Introduction
This article explains how Owners and Administrators of NordPass can revoke user sessions and configure session length to enforce automatic logout, helping align with company access control policies.
Before you start
- You must be an administrator with access to the NordPass Admin Panel.
- Session duration options include 1 hour, 4 hours, 1 day, 7 days, 30 days, or a custom interval (not less than 1 hour and not more than 30 days).
Here's what to do
Revoke an organization's user sessions manually
- Log in to the NordPass Admin Panel.
- Click on the "Members" button and choose the user by clicking on their email address
- Scroll down to the "Manage sessions" section to view active sessions and their details:
- Device type
- Browser
- NordPass platform
- Platform version
- IP address
- Last login date and time
- To terminate sessions, select “Revoke all sessions” to end every session at once, or click “Revoke” next to a specific device to end only that device’s session.

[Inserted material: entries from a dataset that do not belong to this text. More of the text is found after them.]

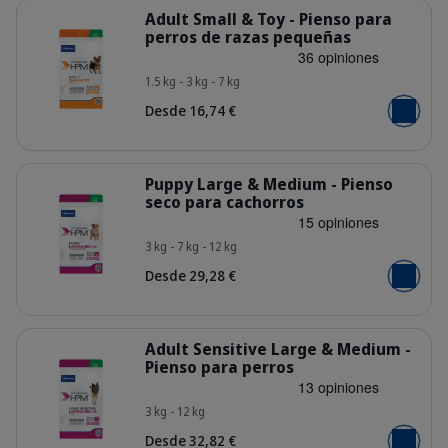
Detalles
Adult Small & Toy - Pienso para
perros de razas pequeñas
1.5 kg - 3 kg - 7 kg
HQ_HPM_Packaging-without-kg_Adul
Desde 16,74 €
Añadir al
Detalles
Puppy Large & Medium - Pienso
seco para cachorros
3 kg - 7 kg - 12 kg
HQ_HPM_Packaging-without-kg_Pup
Desde 29,28 €
Añadir al
Detalles
Adult Sensitive Large & Medium -
Pienso para perros
3 kg - 12 kg
HQ_HPM_Packaging-without-kg_Adul
Desde 32,82 €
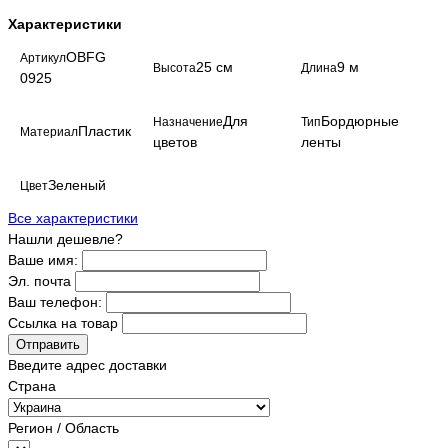
Характеристики
OBFG
Артикул
25 см
9 м
Высота
Длина
0925
Для
Бордюрные
Назначение
Тип
Пластик
Материал
цветов
ленты
Зеленый
Цвет
Все характеристики
Нашли дешевле?
Ваше имя:
Эл. почта
Ваш телефон:
Ссылка на товар
Отправить
Введите адрес доставки
Страна
Регион / Область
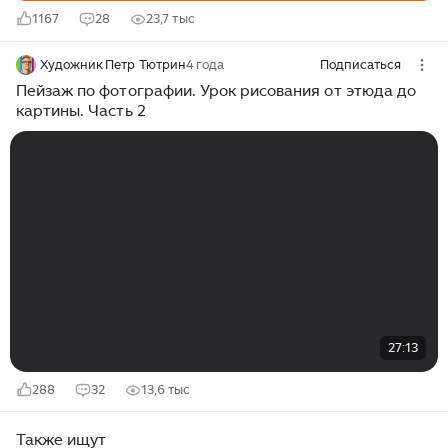
1167
28
23,7 тыс
Художник Петр Тютрин
4 года
Подписаться
Пейзаж по фотографии. Урок рисования от этюда до
картины. Часть 2
27:13
288
32
13,6 тыс
Также ищут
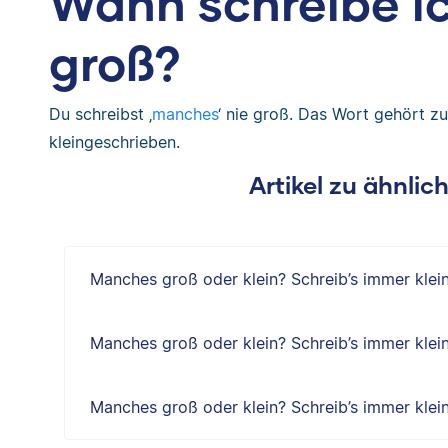
Wann schreibe i
groß?
Du schreibst ‚
manches
‘ nie groß. Das Wort gehört z
kleingeschrieben.
Artikel zu ähnli
Manches groß oder klein? Schreib’s immer klein
Manches groß oder klein? Schreib’s immer klein
Manches groß oder klein? Schreib’s immer klein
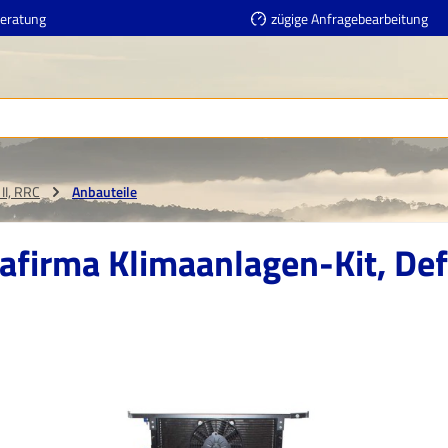
Beratung
zügige Anfragebearbeitung
II, RRC
Anbauteile
rafirma Klimaanlagen-Kit, De
erie überspringen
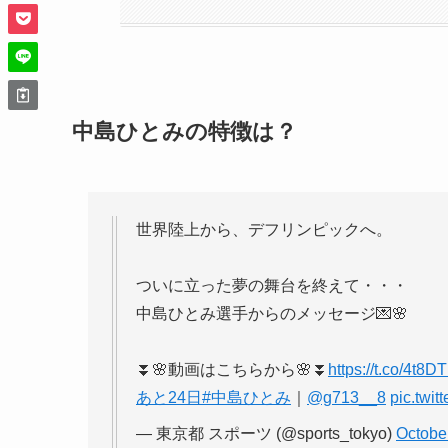
中島ひとみの特徴は？
世界陸上から、デフリンピックへ。
ついに立った夢の舞台を終えて・・・
中島ひとみ選手からのメッセージ💌🌸
⏬🌸動画はこちらから🌸⏬
https://t.co/4t8
あと24日
#中島ひとみ
｜
@g713__8
pic.twi
— 東京都 スポーツ (@sports_tokyo)
Octobe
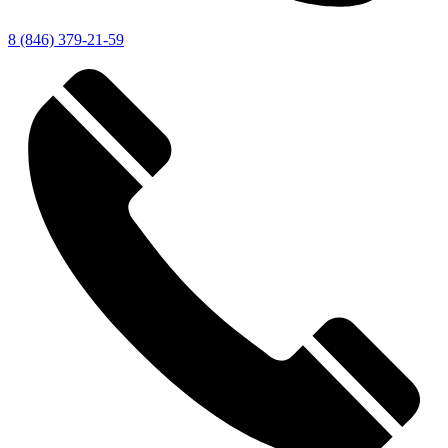
8 (846) 379-21-59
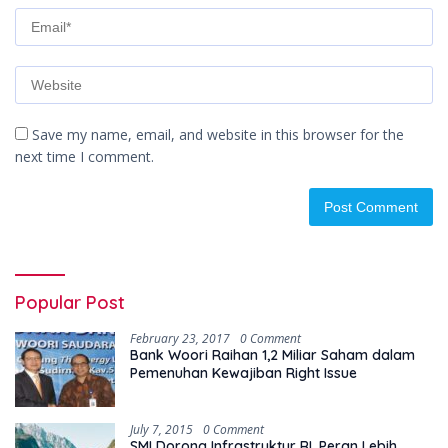
Save my name, email, and website in this browser for the
next time I comment.
Popular Post
February 23, 2017
0 Comment
Bank Woori Raihan 1,2 Miliar Saham dalam
Pemenuhan Kewajiban Right Issue
July 7, 2015
0 Comment
SMI Dorong Infrastruktur RI, Peran Lebih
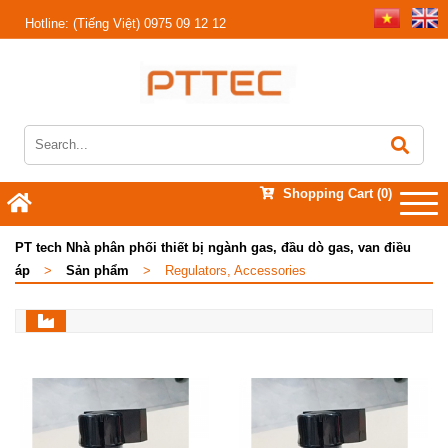
Hotline:
(Tiếng Việt) 0975 09 12 12
Shopping Cart
(0)
PT tech Nhà phân phối thiết bị ngành gas, đầu dò gas, van điều
áp
>
Sản phẩm
>
Regulators, Accessories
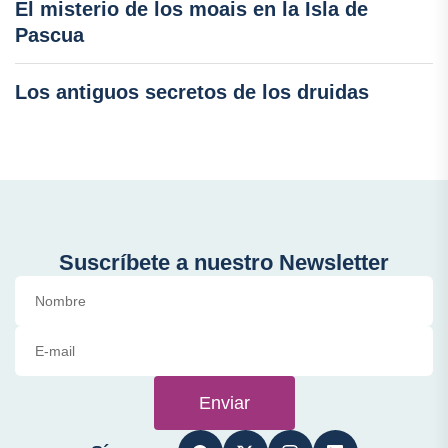
El misterio de los moais en la Isla de
Pascua
Los antiguos secretos de los druidas
Suscríbete a nuestro Newsletter
Enviar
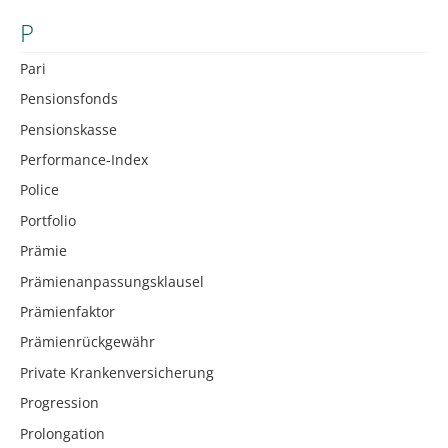
P
Pari
Pensionsfonds
Pensionskasse
Performance-Index
Police
Portfolio
Prämie
Prämienanpassungsklausel
Prämienfaktor
Prämienrückgewähr
Private Krankenversicherung
Progression
Prolongation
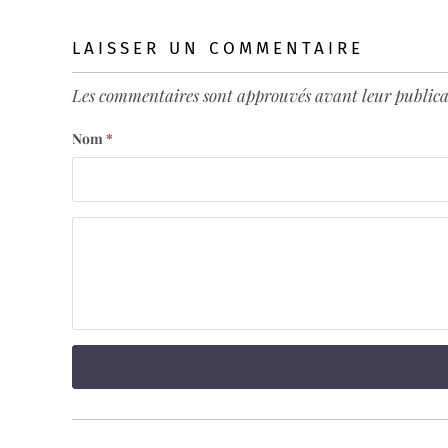
LAISSER UN COMMENTAIRE
Les commentaires sont approuvés avant leur publica
Nom
*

- Afterward, confirm your choice by selecting the "Revoke" button once more.
Configure the account session length policy for your organization
- Log in to the NordPass Admin Panel.
- Select the "Settings" option located on the left side, and click on the "Authentication" button.
- Next, click on the "Session length" button and select the duration for the automatic logout of members.

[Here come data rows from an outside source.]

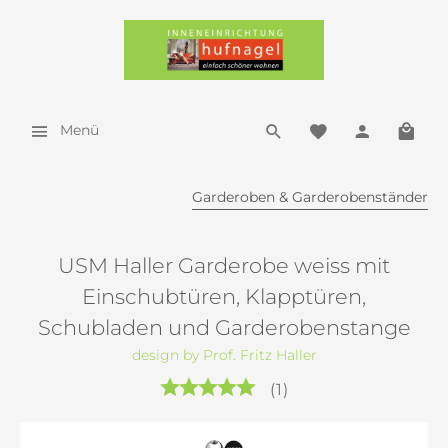
Menü
Garderoben & Garderobenständer
USM Haller Garderobe weiss mit
Einschubtüren, Klapptüren,
Schubladen und Garderobenstange
design by Prof. Fritz Haller
(
1
)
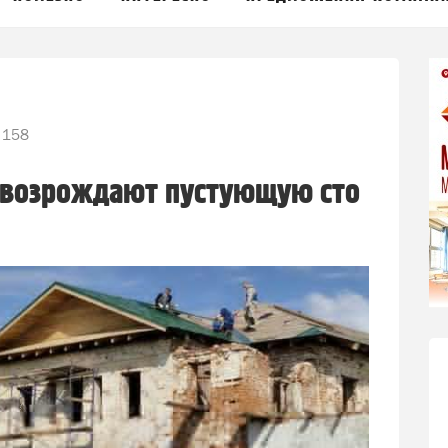
 158
и возрождают пустующую сто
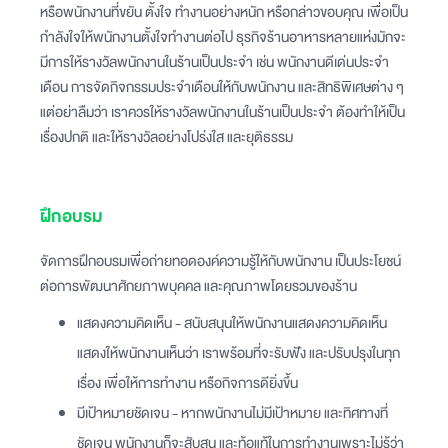
หรือพนักงานที่ขยัน ตั้งใจ ทำงานอย่างหนัก หรือกล่าวขอบคุณ เพื่อเป็น
กำลังใจให้พนักงานตั้งใจทำงานต่อไป ธุรกิจร้านอาหารหลายแห่งมักจะ
มีการให้รางวัลพนักงานในร้านเป็นประจำ เช่น พนักงานดีเด่นประจำ
เดือน การจัดกิจกรรมประจำเดือนให้กับพนักงาน และสิทธิพิเศษต่าง ๆ
แต่อย่าลืมว่า เราควรให้รางวัลพนักงานในร้านเป็นประจำ ต้องทำให้เป็น
เรื่องปกติ และให้รางวัลอย่างโปร่งใส และยุติธรรม
ฝึกอบรม
จัดการฝึกอบรมเพื่อถ่ายทอดองค์ความรู้ให้กับพนักงาน เป็นประโยชน์
ต่อการพัฒนาศักยภาพบุคคล และคุณภาพโดยรวมของร้าน
แสดงความคิดเห็น - สนับสนุนให้พนักงานแสดงความคิดเห็น
แสดงให้พนักงานเห็นว่า เราพร้อมที่จะรับฟัง และปรับปรุงในทุก
เรื่อง เพื่อให้การทำงาน หรือกิจการดียิ่งขึ้น
มีเป้าหมายชัดเจน - หากพนักงานไม่มีเป้าหมาย และทิศทางที่
ชัดเจน พนักงานก็จะสับสน และท้อแท้ในการทำงานเพราะไม่รู้ว่า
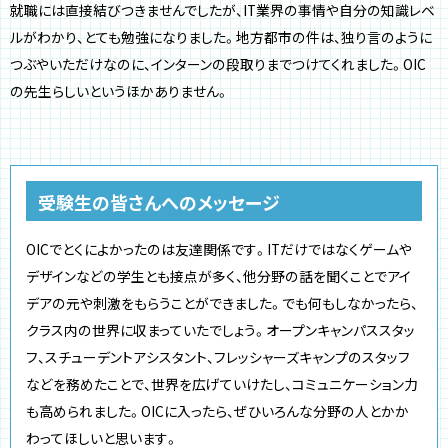
就職には直接結びつきませんでしたが、IT業界の事情や自分の知識レベ
ルがわかり、とても勉強になりました。地方都市の件は、独り言のように
つぶやいただけなのに、インターンの段取りまでつけてくれました。OIC
の先生らしいというほかありません。
受験生の皆さんへのメッセージ
OICでとくによかったのは友達関係です。ITだけではなくゲームや
デザインなどの学生とも接点が多く、他分野の話を聞くことでアイ
デアの元や刺激をもらうことができました。でも何もしなかったら、
クラス内の世界に収まっていたでしょう。オープンキャンパススタッ
フ、スチューデントアシスタント、フレッシャーズキャンプのスタッフ
などを務めたことで、世界を広げていけたし、コミュニケーション力
も高められました。OICに入ったら、ぜひいろんな分野の人とかか
わってほしいと思います。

- Afterward, click on the "Save" button.
Additional tips
- Once the configured session period elapses, the member’s session terminates automatically, and they are logged out of NordPass. To regain access, they must log in again using Single Sign-On (SSO) or their Business Account credentials. If Multi-Factor Authentication (MFA) is enabled, they will need to verify their identity before unlocking their vault with their Master Password or biometric authentication.
- For optimal security, consider setting the interval to 7 days, after which members must log in again.